Cosa ne pensa dell’operato dell’ex ministro Vincenzo Spadafora?

“Ho un giudizio totalmente negativo del suo lavoro svolto. Voleva essere ricordato come colui che aveva riformato lo sport, ma secondo me, se dovesse essere approvata la sua riforma, verrà invece ricordato come il becchino dello sport. Con la sua proposta si andrebbe a distruggere, in nome di falsi ideali, l’intero mondo dilettantistico. Non si può dire di tutelare i dilettanti introducendo un contratto sportivo che mai nessuno potrà rispettare così come è stato partorito”.

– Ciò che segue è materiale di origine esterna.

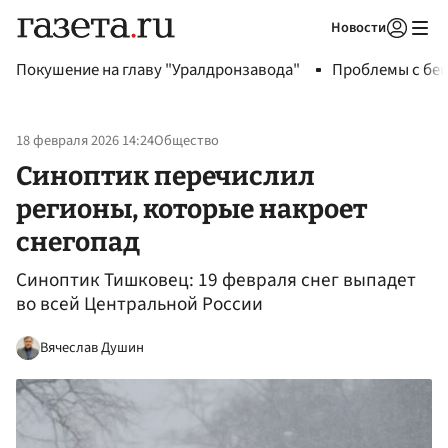
Новости
Авторизоваться
Покушение на главу "Уралдронзавода"
Проблемы с бен
18 февраля 2026 14:24
Общество
Синоптик перечислил
регионы, которые накроет
снегопад
Синоптик Тишковец: 19 февраля снег выпадет
во всей Центральной России
Вячеслав Душин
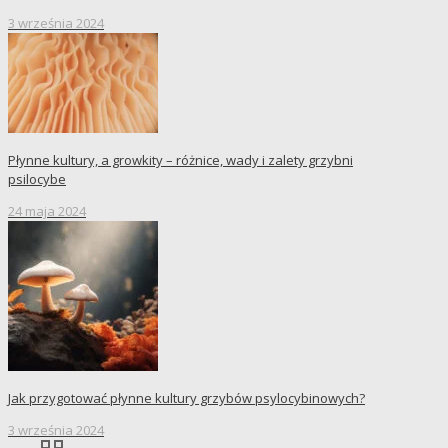
3 września 2024
Płynne kultury, a growkity – różnice, wady i zalety grzybni
psilocybe
24 maja 2024
Jak przygotować płynne kultury grzybów psylocybinowych?
3 września 2024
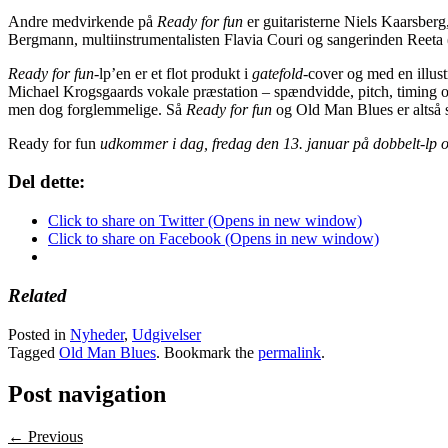
Andre medvirkende på
Ready for fun
er guitaristerne Niels Kaarsber
Bergmann, multiinstrumentalisten Flavia Couri og sangerinden Reeta 
Ready for fun
-lp’en er et flot produkt i
gatefold
-cover og med en illust
Michael Krogsgaards vokale præstation – spændvidde, pitch, timing og
men dog forglemmelige. Så
Ready for fun
og Old Man Blues er altså st
Ready for fun
udkommer i dag, fredag den 13. januar på dobbelt-lp o
Del dette:
Click to share on Twitter (Opens in new window)
Click to share on Facebook (Opens in new window)
Related
Posted in
Nyheder
,
Udgivelser
Tagged
Old Man Blues
. Bookmark the
permalink
.
Post navigation
← Previous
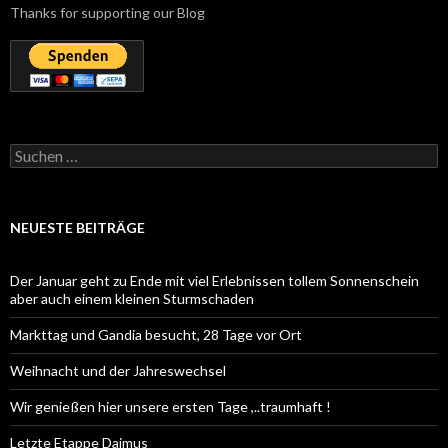
Thanks for supporting our Blog
Suchen
nach:
NEUESTE BEITRÄGE
Der Januar geht zu Ende mit viel Erlebnissen tollem Sonnenschein
aber auch einem kleinen Sturmschaden
Markttag und Gandia besucht, 28 Tage vor Ort
Weihnacht und der Jahreswechsel
Wir genießen hier unsere ersten Tage ,..traumhaft !
Letzte Etappe Daimus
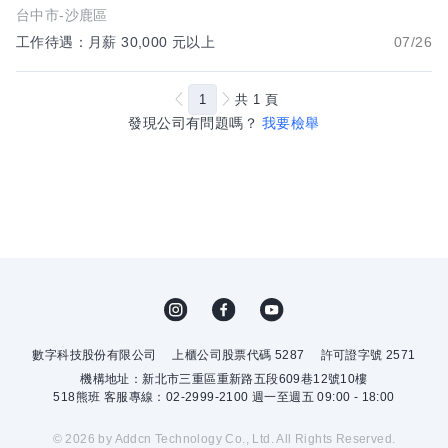
台中市-沙鹿區
工作待遇：月薪 30,000 元以上
07/26
1
共
1
頁
發現公司有問題嗎？
我要檢舉
數字科技股份有限公司
上櫃公司股票代碼 5287
許可證字號 2571
機構地址：新北市三重區重新路五段609巷12號10樓
518熊班 客服專線：02-2999-2100 週一至週五 09:00 - 18:00
© 2026 by Addcn Technology Co., Ltd. All Rights Reserved.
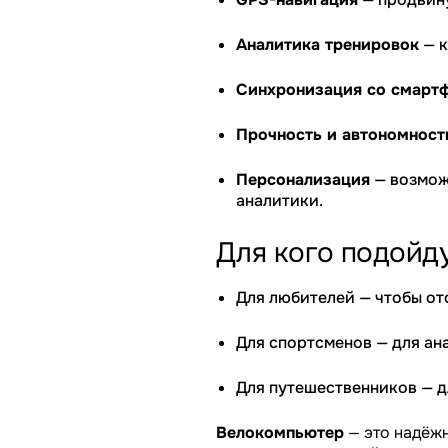
Аналитика тренировок
— к
Синхронизация со смарт
Прочность и автономност
Персонализация
— возмож
аналитики.
Для кого подойд
Для любителей — чтобы от
Для спортсменов — для ан
Для путешественников — д
Велокомпьютер
— это надёжн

Gravina è stato nuovamente riconfermato a capo della FIGC ottenendo quasi un plebiscito. Quale è il suo parere in merito alla sua riforma dei campionati?

“Sono stato uno dei promotori della riforma la scorsa primavera. La mia idea di cambiamento passa però per una riforma orizzontale in grado di non penalizzare nessuno. Nello specifico, sono favorevole a due gironi per la serie B con raggruppamento del Centro Nord e del Centro Sud.  Se invece pensiamo di fare un girone intermedio tra la B e la C, la cosiddetta C d’élite come viene chiamata, sarebbe mortificante a mio avviso perché facciamo retrocedere le squadre attualmente in terza serie in D e così via. Questo non sarebbe giusto: un presidente fa tanti sacrifici per tenere il suo club in serie C e poi si ritroverebbe, per cause extra-sportive e quindi non per colpe sue, in quarta serie con tutte le conseguenze derivanti da questa decisione. Spero che quello di Gravina non sia un proclama elettorale. È l’ora dei fatti”.

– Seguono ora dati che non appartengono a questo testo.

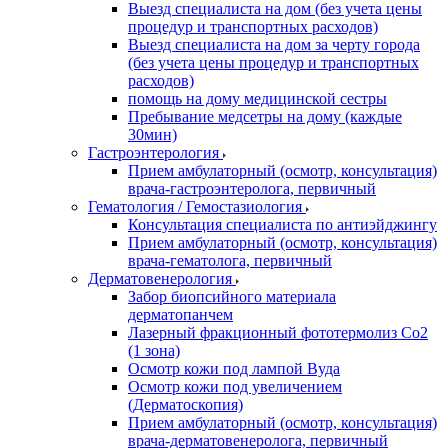
Выезд специалиста на дом (без учета цены
процедур и транспортных расходов)
Выезд специалиста на дом за черту города
(без учета цены процедур и транспортных
расходов)
помощь на дому медицинской сестры
Пребывание медсетры на дому (каждые
30мин)
Гастроэнтерология
Прием амбулаторный (осмотр, консультация)
врача-гастроэнтеролога, первичный
Гематология / Гемостазиология
Консультация специалиста по антиэйджингу
Прием амбулаторный (осмотр, консультация)
врача-гематолога, первичный
Дерматовенерология
Забор биопсийного материала
дерматопанчем
Лазерный фракционный фототермолиз Со2
(1 зона)
Осмотр кожи под лампой Вуда
Осмотр кожи под увеличением
(Дерматоскопия)
Прием амбулаторный (осмотр, консультация)
врача-дерматовенеролога, первичный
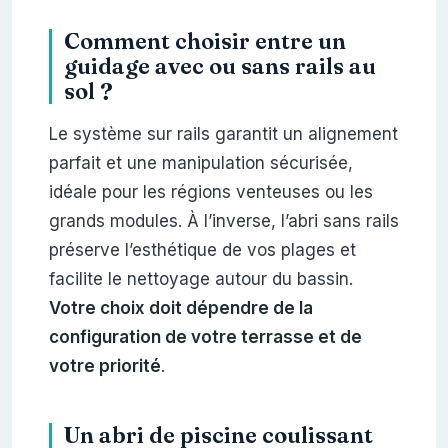
Comment choisir entre un
guidage avec ou sans rails au
sol ?
Le système sur rails garantit un alignement
parfait et une manipulation sécurisée,
idéale pour les régions venteuses ou les
grands modules. À l’inverse, l’abri sans rails
préserve l’esthétique de vos plages et
facilite le nettoyage autour du bassin.
Votre choix doit dépendre de la
configuration de votre terrasse et de
votre priorité
.
Un abri de piscine coulissant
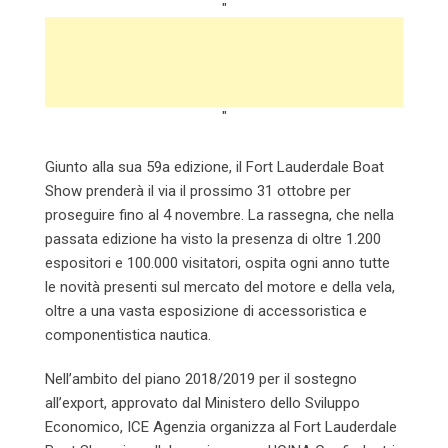
"
"
Giunto alla sua 59a edizione, il Fort Lauderdale Boat
Show prenderà il via il prossimo 31 ottobre per
proseguire fino al 4 novembre. La rassegna, che nella
passata edizione ha visto la presenza di oltre 1.200
espositori e 100.000 visitatori, ospita ogni anno tutte
le novità presenti sul mercato del motore e della vela,
oltre a una vasta esposizione di accessoristica e
componentistica nautica.
Nell’ambito del piano 2018/2019 per il sostegno
all’export, approvato dal Ministero dello Sviluppo
Economico, ICE Agenzia organizza al Fort Lauderdale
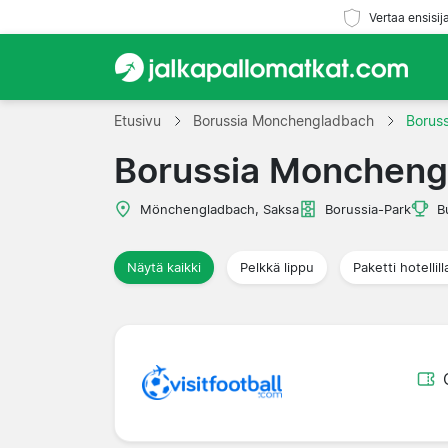
Vertaa ensisij
Etusivu
Borussia Monchengladbach
Borus
Borussia Monchengl
Mönchengladbach, Saksa
Borussia-Park
B
Näytä kaikki
Pelkkä lippu
Paketti hotellill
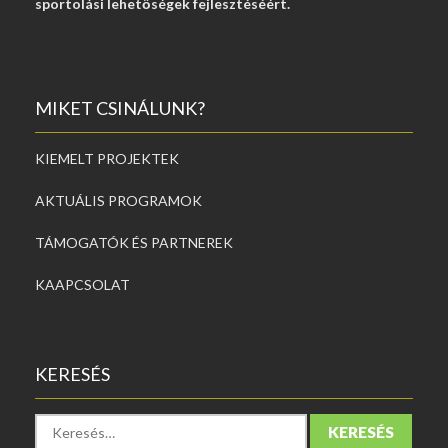
sportolási lehetőségek fejlesztéséért.
MIKET CSINÁLUNK?
KIEMELT PROJEKTEK
AKTUÁLIS PROGRAMOK
TÁMOGATÓK ÉS PARTNEREK
KAAPCSOLAT
KERESÉS
K
e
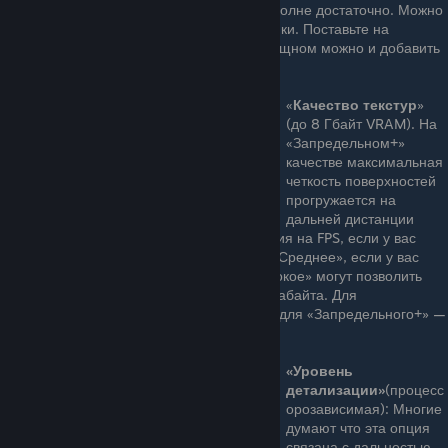
даже на минимуме растительности вполне достаточно. Можно
смело экономить за счет этой настройки. Поставьте на
минимум на слабом железе, но на мощном можно и добавить
немного травы.
«
Качество текстур
»
(до 8 Гбайт VRAM). На
«Запредельном+»
качестве максимальная
четкость поверхностей
прогружается на
дальней дистанции
раньше. При этом нет никакого влияния на FPS, если у вас
достаточно видеопамяти. Поставьте «Среднее», если у вас
менее 3 гигабайт видеопамяти. «Высокое» могут позволить
себе владельцы видеокарт на 3–4 гигабайта. Для
«Запредельного» нужно 6 гигабайт, а для «Запредельного+» —
8 гигабайт.
«Уровень
детализации»
(процесс
орозависимая): Многие
думают что эта опция
связана с дальностью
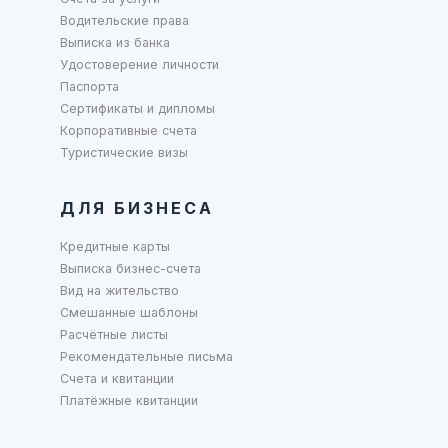
Водительские права
Выписка из банка
Удостоверение личности
Паспорта
Сертификаты и дипломы
Корпоративные счета
Туристические визы
ДЛЯ БИЗНЕСА
Кредитные карты
Выписка бизнес-счета
Вид на жительство
Смешанные шаблоны
Расчётные листы
Рекомендательные письма
Счета и квитанции
Платёжные квитанции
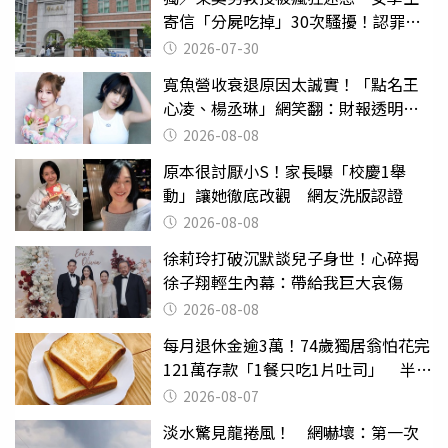
寄信「分屍吃掉」30次騷擾！認罪免
關
2026-07-30
寬魚營收衰退原因太誠實！「點名王
心凌、楊丞琳」網笑翻：財報透明度
滿分
2026-08-08
原本很討厭小S！家長曝「校慶1舉
動」讓她徹底改觀 網友洗版認證
2026-08-08
徐莉玲打破沉默談兒子身世！心碎揭
徐子翔輕生內幕：帶給我巨大哀傷
2026-08-08
每月退休金逾3萬！74歲獨居翁怕花完
121萬存款「1餐只吃1片吐司」 半年
後暴瘦嚇壞女兒
2026-08-07
淡水驚見龍捲風！ 網嚇壞：第一次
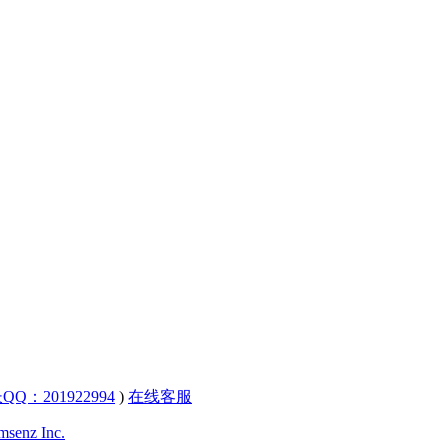
QQ：201922994
)
在线客服
senz Inc.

Parliamo della serie C, un mondo a lei caro per le ragioni che lo legano alle sorti del Potenza. Che idea si è fatto sulla rielezione di Francesco Ghirelli come presidente di Lega?

“Dal punto di vista economico sono tre anni che promette defiscalizzazione, aiuti alle società partecipanti. Ad oggi, tutto ciò che è stato promesso, non è arrivato e non ha prodotto risultati.  Per quanto riguarda invece l’aspetto politico, si fa fatica a commentare una rielezione in cui c’è stato soltanto un solo candidato (Ghirelli ndr) senza avversario e quindi senza modalità di scelta. Si presta male a commentare una rielezione di questo tipo”.